Source records
____________

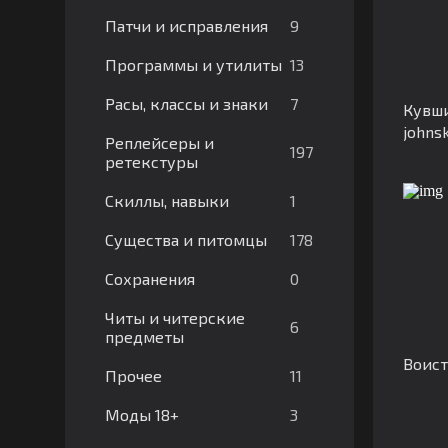
9
Патчи и исправления
13
Программы и утилиты
7
Расы, классы и знаки
Кувши
johns
Реплейсеры и
197
ретекстуры
1
Скиллы, навыки
178
Существа и питомцы
0
Сохранения
Читы и читерские
6
предметы
Воист
11
Прочее
3
Моды 18+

____________

WHAT THIS TASK INVOLVES: Exactly as written, copy the entries above without their pictures.

RESPONSE TO THIS TASK:
9
Патчи и исправления
13
Программы и утилиты
7
Расы, классы и знаки
Кувши
johns
Реплейсеры и
197
ретекстуры
1
Скиллы, навыки
178
Существа и питомцы
0
Сохранения
Читы и читерские
6
предметы
Воист
11
Прочее
3
Моды 18+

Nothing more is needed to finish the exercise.